Notoriety: A PAYDAY® Experience: Roblox Parent Guide
Your kid is planning bank heists with strangers, using guns and stealth tactics inspired by an M-rated franchise that somehow landed on Roblox with a 5+ age rating.
Heists, Guns, and Age Confusion
Notoriety is a co-op first-person shooter where kids join 4-player **heist crews** to rob banks, steal art, or literally take **the moon** using stealth or loud gunfights. It's officially licensed from the PAYDAY franchise (rated M for Mature 17+) but carries Roblox's own 5+ Mild rating, creating a weird mismatch where your third-grader and college gamers share the same public lobbies. The core loop is earn in-game cash from completed missions, buy better guns and gear, repeat.
Why kids play Notoriety: A PAYDAY® Experience
Ocean's Eleven With Friends
Kids love the **planning phase** before each heist where the crew picks stealth or loud tactics. The thrill of pulling off a clean **jewelry store** job without tripping alarms feels like being in a movie. It's cooperative problem-solving with real stakes (fail and you lose the payout).
Progression That Feels Earned
Every completed heist drops in-game currency to unlock **weapon packs** and better **armor**. Kids grind **The Moon** heist (literally stealing the moon) because it pays the most and unlocks cosmetics faster. The gear visibly changes how they play, so the loop stays sticky.
Stealth or Chaos, Their Call
Each mission can go silent (sneak past guards, pick locks, dodge cameras) or loud (full firefight the moment alarms go off). Kids replay the same **bank heist** ten times experimenting with approaches. That agency over tactics makes them feel smart.
Premium Gets You the Look
Roblox Premium subscribers get an **exclusive suit, armor, and mask** that signals status in the lobby. It's not pay-to-win, just cosmetic flex, but kids notice who has it in the pre-heist lobby and it matters to them.
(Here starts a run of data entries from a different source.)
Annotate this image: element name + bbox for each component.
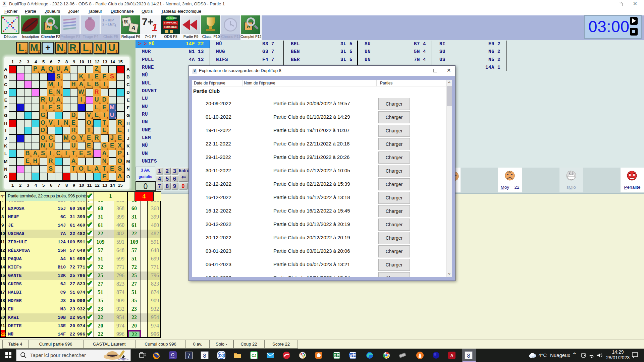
svg-text:A: A (450, 353, 453, 358)
svg-text:W: W (350, 354, 353, 357)
svg-text:DJ: DJ (219, 354, 224, 358)
svg-text:8: 8 (467, 353, 470, 359)
svg-text:7: 7 (187, 353, 190, 359)
svg-text:8: 8 (203, 353, 206, 359)
svg-text:X: X (334, 354, 336, 357)
svg-text:music: music (170, 356, 175, 358)
svg-text:CJ: CJ (252, 354, 256, 358)
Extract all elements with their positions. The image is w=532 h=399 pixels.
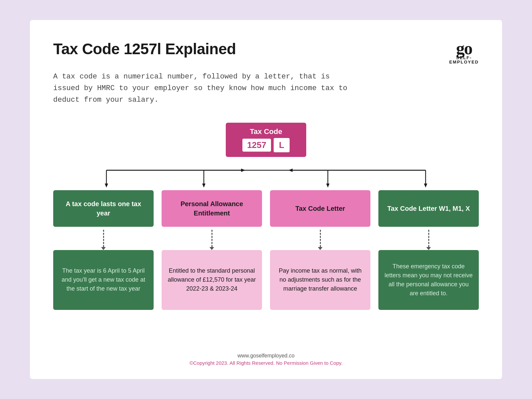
col1-dashed-line [103, 230, 104, 247]
tax-code-value: 1257 L [242, 138, 290, 152]
col4-top-label: Tax Code Letter W1, M1, X [387, 204, 470, 213]
svg-marker-2 [105, 184, 108, 188]
col2-dashed-connector [209, 227, 214, 250]
svg-marker-6 [326, 184, 330, 188]
col1-dashed-connector [101, 227, 106, 250]
col3-dashed-line [320, 230, 321, 247]
col4-dashed-connector [426, 227, 431, 250]
col4-desc-text: These emergency tax code letters mean yo… [384, 262, 473, 298]
logo-sub: SELF-EMPLOYED [449, 56, 479, 64]
main-card: Tax Code 1257l Explained go SELF-EMPLOYE… [30, 20, 502, 379]
col3-top-label: Tax Code Letter [295, 204, 345, 213]
footer: www.goselfemployed.co ©Copyright 2023. A… [53, 353, 479, 366]
col1-top-box: A tax code lasts one tax year [53, 190, 154, 227]
col3-top-box: Tax Code Letter [270, 190, 370, 227]
col1-top-label: A tax code lasts one tax year [59, 199, 148, 218]
svg-marker-12 [288, 169, 293, 172]
footer-website: www.goselfemployed.co [53, 353, 479, 359]
col4-top-box: Tax Code Letter W1, M1, X [378, 190, 479, 227]
col4-dashed-line [428, 230, 429, 247]
col4-desc-box: These emergency tax code letters mean yo… [378, 250, 479, 310]
tax-code-central-box: Tax Code 1257 L [226, 123, 306, 157]
col2-arrow [209, 247, 214, 250]
description-text: A tax code is a numerical number, follow… [53, 71, 352, 106]
col1-desc-text: The tax year is 6 April to 5 April and y… [59, 266, 148, 293]
diagram: Tax Code 1257 L [53, 123, 479, 341]
col3-dashed-connector [318, 227, 323, 250]
column-4: Tax Code Letter W1, M1, X These emergenc… [378, 190, 479, 310]
logo-go: go [456, 40, 472, 57]
svg-marker-8 [424, 184, 427, 188]
svg-marker-10 [241, 169, 245, 172]
columns-row: A tax code lasts one tax year The tax ye… [53, 190, 479, 310]
connector-lines-svg [53, 157, 479, 190]
tax-code-label: Tax Code [242, 127, 290, 136]
col2-desc-box: Entitled to the standard personal allowa… [162, 250, 262, 310]
col2-top-label: Personal Allowance Entitlement [167, 199, 257, 218]
column-1: A tax code lasts one tax year The tax ye… [53, 190, 154, 310]
col1-arrow [101, 247, 106, 250]
col4-arrow [426, 247, 431, 250]
col2-dashed-line [211, 230, 212, 247]
header-row: Tax Code 1257l Explained go SELF-EMPLOYE… [53, 40, 479, 64]
logo: go SELF-EMPLOYED [449, 40, 479, 64]
tax-code-letter: L [274, 138, 290, 152]
col1-desc-box: The tax year is 6 April to 5 April and y… [53, 250, 154, 310]
tax-code-number: 1257 [242, 139, 271, 152]
col2-top-box: Personal Allowance Entitlement [162, 190, 262, 227]
footer-copyright: ©Copyright 2023. All Rights Reserved. No… [53, 360, 479, 366]
col3-desc-box: Pay income tax as normal, with no adjust… [270, 250, 370, 310]
svg-marker-4 [202, 184, 205, 188]
col3-desc-text: Pay income tax as normal, with no adjust… [276, 266, 364, 293]
column-2: Personal Allowance Entitlement Entitled … [162, 190, 262, 310]
page-title: Tax Code 1257l Explained [53, 40, 236, 58]
col2-desc-text: Entitled to the standard personal allowa… [168, 266, 256, 293]
col3-arrow [318, 247, 323, 250]
column-3: Tax Code Letter Pay income tax as normal… [270, 190, 370, 310]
What parents should watch for
18+ Players in 5+ Lobbies
The official Roblox age rating is 5+ Mild, but Notoriety is marketed to attract the **18+ PAYDAY fanbase**, meaning your kid's heist crew could include college students or adults. Public lobbies mix all ages with **in-game voice and text chat** active by default during missions. That's **unsupervised mixed-age coordination** in a game about crime, and the chat is where the parenting actually happens.
Exploit Scripts Ruin Fair Play
Cheats circulate online offering **infinite stamina, wall-hacks (ESP), and instant-kill damage** for Notoriety heists. Kids who grind for gear get frustrated when exploiters waltz through **loud heists** without consequences. The toxicity isn't the cheats themselves, it's the lobby chat meltdown when your kid accuses someone of hacking and gets dogpiled by older players defending the cheater.
Crime Theme Without Context
The entire game loop is planning and executing armed robberies, with **first-person gunplay** and cops as enemies. There's no moral framing or consequence beyond losing the mission payout. For younger kids, **robbing banks and shooting guards** becomes just another game mechanic without any real-world context about crime, which matters more at 7 than 14.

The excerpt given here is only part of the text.